Prise de parole lors du rassemblement à la mémoire de John Maïna le 23 février 2008

En mémoire de John Maina

Nous sommes réunis ici, membres de Championnet Sports et gens d’horizons divers, en mémoire de John Maina, un jeune homme plein de vie et d’espérance qui en est arrivé à se donner la mort. John avait 20 ans, il était de nationalité kenyane, il vivait en France depuis avril 2006 et était demandeur d’un droit d’asile. Le vendredi 15 février, dans l’après-midi, John s’est pendu dans l’appartement qu’il occupait à Meudon, en banlieue parisienne. Il venait d’être débouté de sa demande par la Cour nationale du droit d’asile. Il ne l’a pas supporté, comme il l’a clairement expliqué dans une lettre retrouvée auprès de son corps. Il s’est suicidé pour ne pas être renvoyé dans son pays d’origine, le Kenya.

Nous n’avons pas voulu que John Maina reste un simple fait divers dans les journaux. Pour nous qui l’avons côtoyé pendant près de deux ans, John était un sourire, une force, un être plein de gentillesse, de courage et d’humilité, un camarade, un ami et un souffle inépuisable. Car John Maina, comme beaucoup de Kenyans, était un coureur à pied de grand talent, un jeune athlète plein de promesses, notre coéquipier au sein de la section Athlétisme de Championnet Sports.
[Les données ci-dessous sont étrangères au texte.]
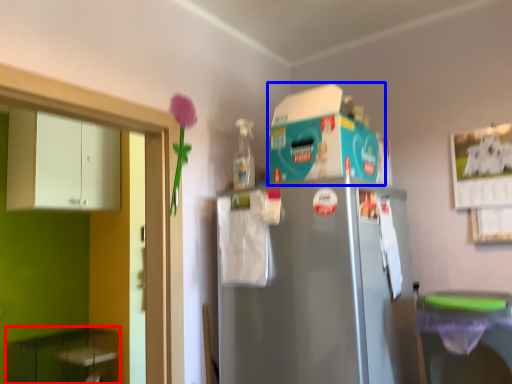 Question: Which object is closer to the camera taking this photo, cabinetry (highlighted by a red box) or appliance (highlighted by a blue box)?

Choices:
 (A) cabinetry
 (B) appliance

Answer: (B) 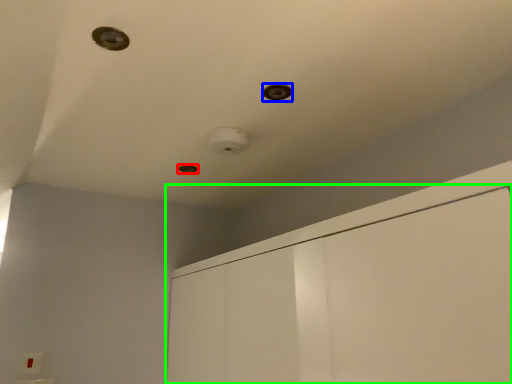 Question: Which object is the farthest from hole (highlighted by a red box)? Choose among these: hole (highlighted by a blue box) or dresser (highlighted by a green box).

Choices:
 (A) hole
 (B) dresser

Answer: (B) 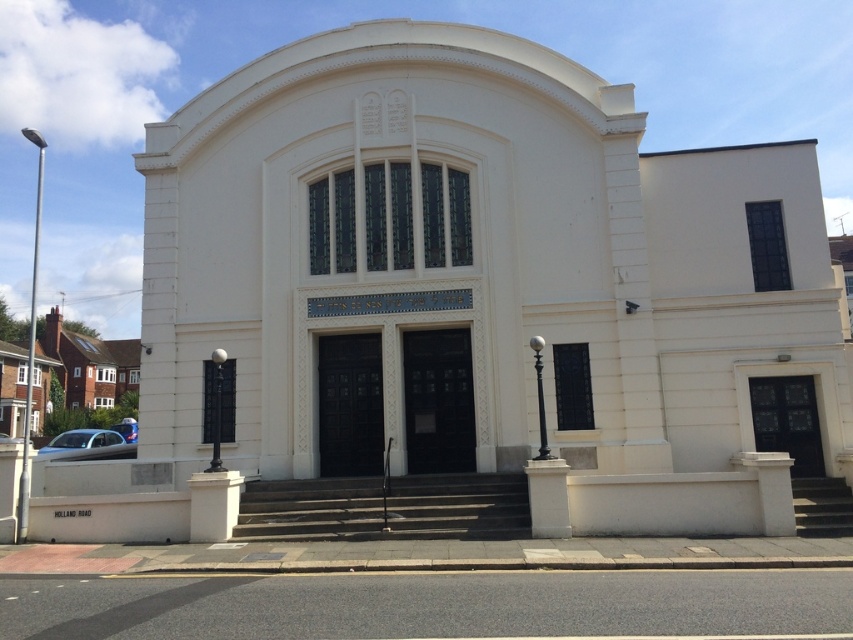 Is point (825, 496) closer to viewer compared to point (135, 426)?

Yes, it is in front of point (135, 426).

Is concrete stairs at lower right below metallic silver car at lower left?

Actually, concrete stairs at lower right is above metallic silver car at lower left.

Measure the distance between concrete stairs at lower right and camera.

The distance of concrete stairs at lower right from camera is 12.32 meters.

Locate an element on the screen. concrete stairs at lower right is located at coordinates (822, 506).

Who is more distant from viewer, (364,131) or (119,428)?

The point (119,428) is behind.

Is white smooth chapel at center shorter than metallic silver car at lower left?

No, white smooth chapel at center is not shorter than metallic silver car at lower left.

Describe the element at coordinates (479, 273) in the screenshot. The height and width of the screenshot is (640, 853). I see `white smooth chapel at center` at that location.

The image size is (853, 640). I want to click on white smooth chapel at center, so click(479, 273).

Is white smooth chapel at center positioned before concrete stairs at lower right?

Yes, white smooth chapel at center is in front of concrete stairs at lower right.

Does white smooth chapel at center have a smaller size compared to concrete stairs at lower right?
Il s’entraînait plusieurs fois par semaine à nos côtés et portait nos couleurs dans les compétitions. Nous sommes tous aujourd’hui sous le choc, profondément émus, bouleversés et pour le dire franchement révoltés par la fin tragique et brutale de John. Nous avons tous cru que les lois de la République avaient pour but de protéger les citoyens et les gens qui vivent sur le sol français. Nous savons aujourd’hui que des lois de notre pays peuvent pousser des êtres humains à un tel degré de désespoir, qu’ils ne voient d’autre issue que de se donner la mort.

Que peuvent peser tous les principes de la loi républicaine devant la mort d’un jeune homme de 20 ans, qui avait choisi, avec un courage et une force de caractère que l’on ne peut imaginer, de quitter son pays, ses racines, sa famille, ses amis à l’âge de 18 ans ? Un jeune homme qui s’était parfaitement intégré dans notre pays grâce à sa passion, la course à pied. Et qui avait porté ses espoirs dans la France et ses traditions universelles de terre d’accueil.
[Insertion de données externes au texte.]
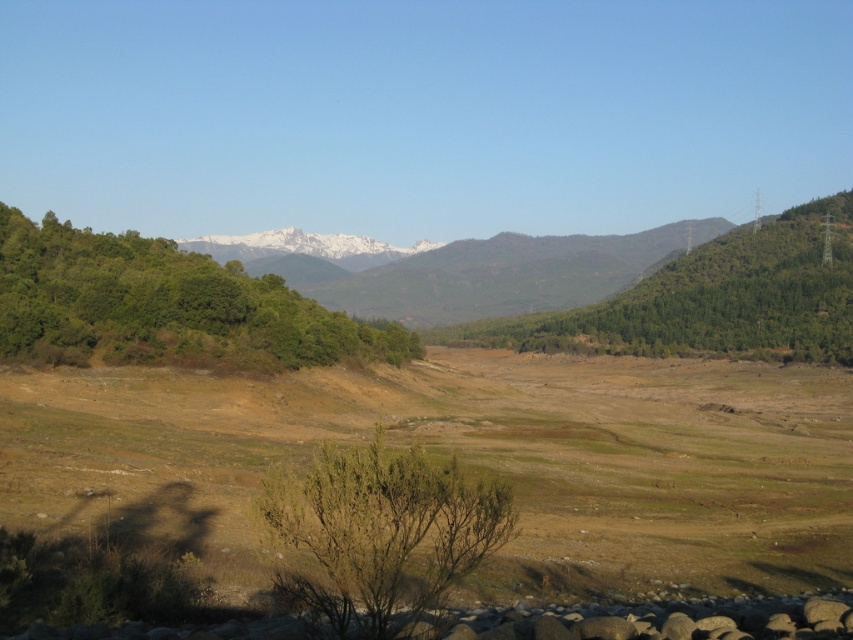 You are standing at the dry, grassy area in the foreground of the landscape. You see two points marked in the scene. Which point, point (329, 474) or point (581, 344), is closer to you?

Point (329, 474) is closer to you because it is in front of point (581, 344). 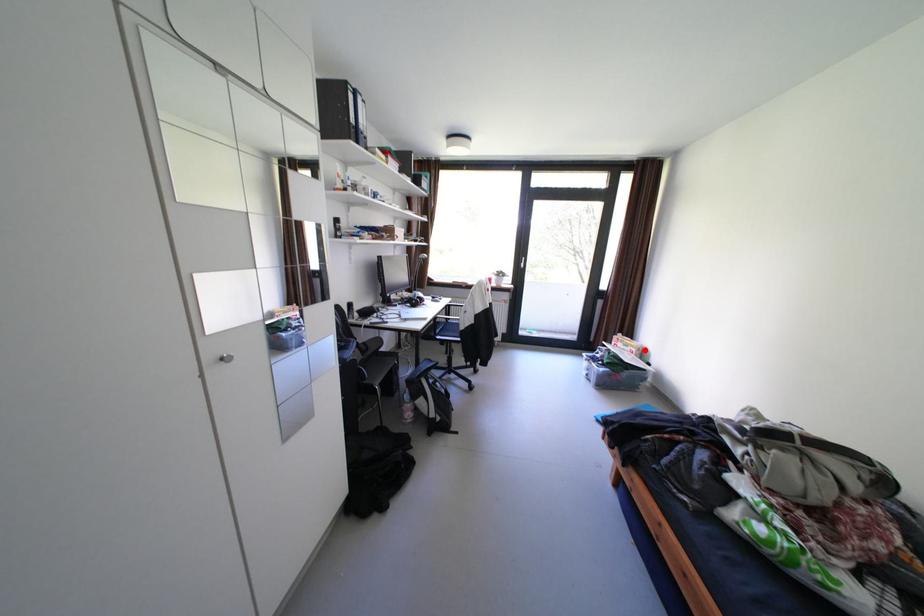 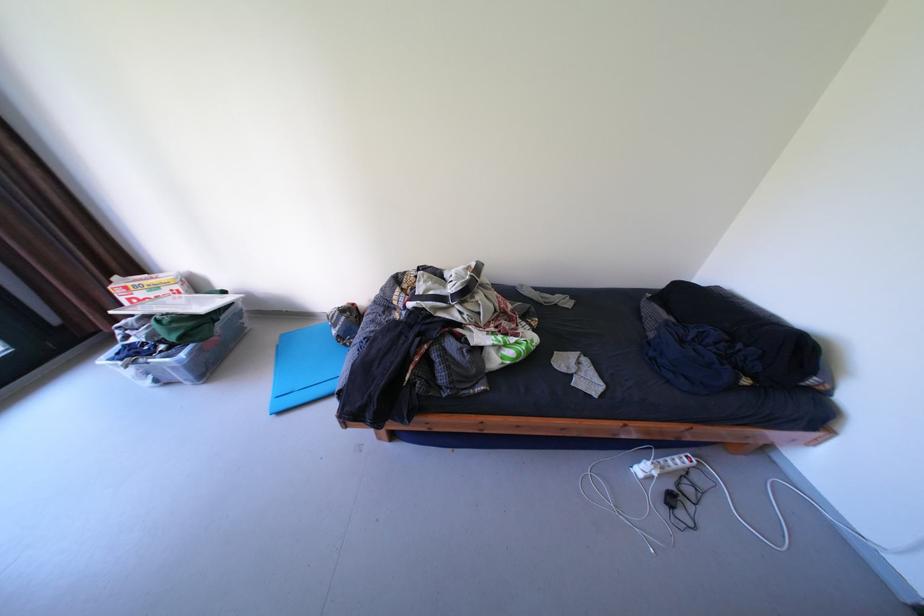 Where in the second image is the point corresponding to the highlighted location from the first image?

(188, 286) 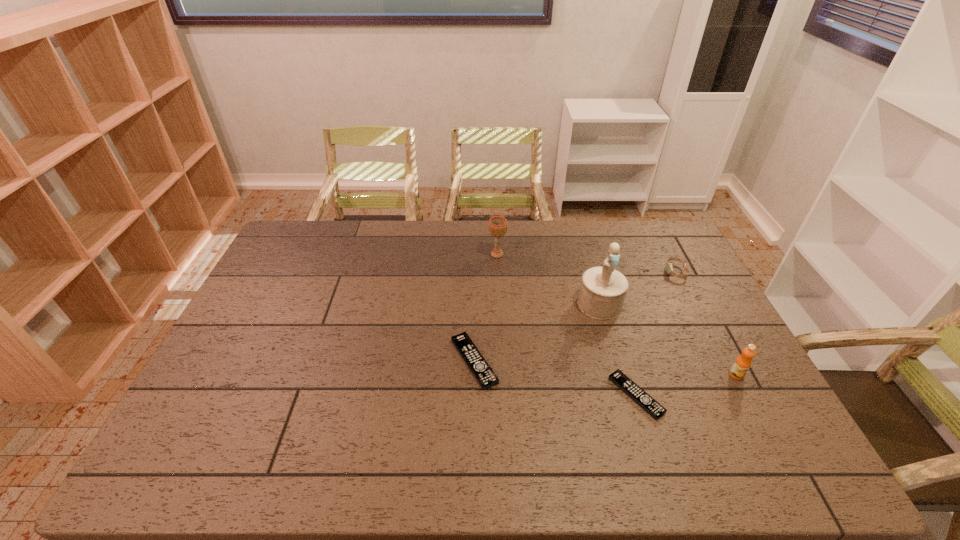 This screenshot has width=960, height=540. What are the coordinates of `object that is the nearest to the fifth shortest object` in the screenshot? It's located at (603, 289).

Select which object is the fifth closest to the right remote control. Please provide its 2D coordinates. Your answer should be formatted as a tuple, i.e. [(x, y)], where the tuple contains the x and y coordinates of a point satisfying the conditions above.

[(497, 225)]

Find the location of a particular element. Image resolution: width=960 pixels, height=540 pixels. free space in the image that satisfies the following two spatial constraints: 1. on the face of the fifth nearest object; 2. at the beak of the third farthest object is located at coordinates (692, 304).

This screenshot has height=540, width=960. In order to click on vacant point that satisfies the following two spatial constraints: 1. on the face of the fifth nearest object; 2. on the front side of the right remote control in this screenshot , I will do `click(739, 395)`. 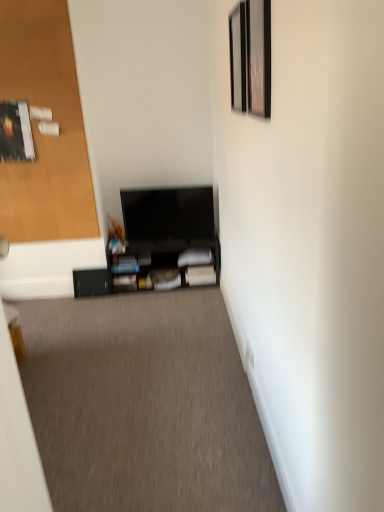 Question: Relative to black matte shelf at lower center, acting as the 1th shelf starting from the left, is wooden picture frame at upper right, the 1th picture frame in the back-to-front sequence, in front or behind?

Choices:
 (A) front
 (B) behind

Answer: (A)

Question: From the image's perspective, is wooden picture frame at upper right, placed as the 2th picture frame when sorted from front to back, located above or below black matte shelf at lower center, acting as the 1th shelf starting from the left?

Choices:
 (A) above
 (B) below

Answer: (A)

Question: Which is farther from the wooden door at left?

Choices:
 (A) matte black shelf at center, which is the 1th shelf in right-to-left order
 (B) metallic silver picture frame at upper right, placed as the 2th picture frame when sorted from back to front
 (C) wooden picture frame at upper right, placed as the 2th picture frame when sorted from front to back
 (D) black matte shelf at lower center, acting as the 1th shelf starting from the left
 (E) black matte tv at center

Answer: (B)

Question: Which object is the farthest from the wooden door at left?

Choices:
 (A) wooden picture frame at upper right, the 1th picture frame in the back-to-front sequence
 (B) metallic silver picture frame at upper right, acting as the 1th picture frame starting from the front
 (C) matte black shelf at center, arranged as the 2th shelf when viewed from the left
 (D) black matte tv at center
 (E) black matte shelf at lower center, acting as the 1th shelf starting from the left

Answer: (B)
John Maina se disait en danger s’il devait retourner au Kenya. Comment aurions-nous pu imaginer qu’il était encore plus en danger dans notre propre pays ? Sa mort nous amène également à réfléchir, en tant que membres d’une association, citoyens français, et en tant qu’humains, sur notre part de responsabilité. Qu’avons-nous fait, ou pas fait, pour qu’un jeune homme de 20 ans, dans la force de l’enthousiasme de l’âge, souriant, discret, motivé, avec qui nous courrions plusieurs fois par semaine, ait été acculé à accomplir un tel acte ? Quel est le sens de notre devise : Liberté, Egalité et plus encore Fraternité ? Nous n’avons pas de réponse à notre niveau. Mais nous voulons comprendre et c’est pourquoi nous avons interpellé les plus hautes autorités de ce pays.

Nous ne voulons pas qu’on oublie John, notre ami. Nous ne voulons pas qu’il soit mort pour rien. A l’heure où on parle d’honorer la mémoire des morts, pensons aussi aux vivants.

Au nom de la section Athlétisme de Championnet Sports et de son président Gérard Gaudin, nous remercions très chaleureusement tous ceux qui se sont joints à nous aujourd’hui pour rendre hommage à John et qui nous ont aidé dans nos actions et démarches.

Pour reprendre la belle image de l’un d’entre nous : "Et maintenant, John court parmi les étoiles". Cela nous réconforte mais ne nous console pas.

Merci à tous !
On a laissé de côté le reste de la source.